En 1995 fue creado, por el entonces Conaculta, el Programa Nacional Salas de Lectura (PNSL), pero esta noble iniciativa comenzó en mayo de 2003 en Yucatán bajo la operatividad del escritor Oscar Sauri y las promotoras de lectura Ligia Ocampo y Melba Alfaro; fueron cien salas las que abrieron en todo el Estado, la primera fue instalada en el puerto de Progreso y atendida por la escritora Rosy Gutiérrez. 

A lo largo de estos 13 años, con cortapisas, pero también con el entusiasmo de los cientos de mediadores, las Salas de Lectura convergen en un mismo fin: 'La lectura como motor para el desarrollo y condición para la equidad, factor de identidad e inclusión social', por eso cada sala ofrece la oportunidad de leer, dialogar, reflexionar y compartir. 

Para abrir una sala basta la iniciativa de un lector que contagie e invite a otros a leer; y si pensamos que nadie está dispuesto a dedicar su tiempo y espacio para los demás sabremos que son los mediadores ciudadanos ejemplares que en el anonimato dan mucho más que eso, abren ventanas a un sinfín de posibilidades donde antes probablemente sólo se vislumbraba una. 

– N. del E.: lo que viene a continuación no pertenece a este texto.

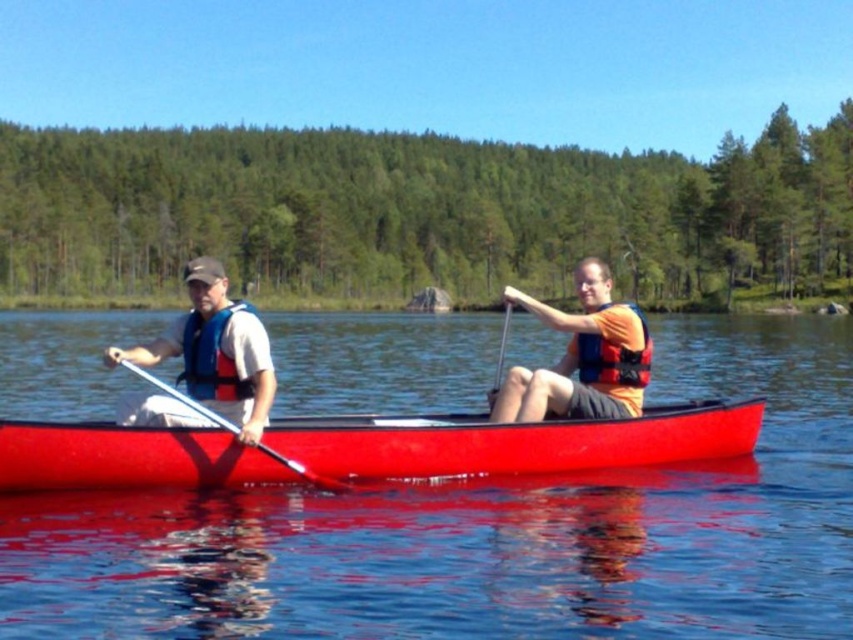 Measure the distance from blue fabric life jacket at left to orange fabric life jacket at center.

blue fabric life jacket at left is 3.61 meters away from orange fabric life jacket at center.

Is blue fabric life jacket at left to the right of orange fabric life jacket at center from the viewer's perspective?

No, blue fabric life jacket at left is not to the right of orange fabric life jacket at center.

Image resolution: width=853 pixels, height=640 pixels. Identify the location of blue fabric life jacket at left. (212, 356).

Between smooth red canoe at center and orange life vest at center, which one has less height?

smooth red canoe at center is shorter.

Is point (137, 451) positioned behind point (596, 282)?

No.

Between point (218, 438) and point (625, 385), which one is positioned behind?

The point (625, 385) is more distant.

At what (x,y) coordinates should I click in order to perform the action: click on smooth red canoe at center. Please return your answer as a coordinate pair (x, y). This screenshot has width=853, height=640. Looking at the image, I should click on (514, 442).

Is smooth red canoe at center closer to the viewer compared to metallic silver paddle at left?

No.

Which is more to the left, smooth red canoe at center or metallic silver paddle at left?

metallic silver paddle at left is more to the left.

Is point (367, 435) positioned behind point (314, 477)?

Yes, point (367, 435) is farther from viewer.

The image size is (853, 640). I want to click on smooth red canoe at center, so click(514, 442).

Desde 2010 tengo el privilegio de formar parte del PNSL y a lo largo de estos años he encontrado más que libros, a entrañables amigos, todos dispuestos a compartir, colaborar y valorar el trabajo que realiza cada uno; aún estamos en proceso de formación, pero aprendiendo unos de otros, somos una comunidad que se reconoce por tener en común el amor a la lectura. Hoy son más de 20 las salas con mediadores que cuentan con una profesionalización impartida por la Secretaría de Cultura federal en coordinación con la UAM-Xochimilco, la operatividad de todas las salas está a cargo de los escritores Jorge Cortés A. y Manuel Tejada L., a través de la Sedeculta, con quienes los mediadores compartimos una gran verdad dicha por Monsiváis, y con la cual se resume la esencia de este movimiento lector: 

'Cuando uno lee ya no está solo. Leer es dialogar y cuando se dialoga la soledad se declara abolida'.  Si buscas con quien compartir tus lecturas acércate a una sala: ¡Somos lectores y seremos más!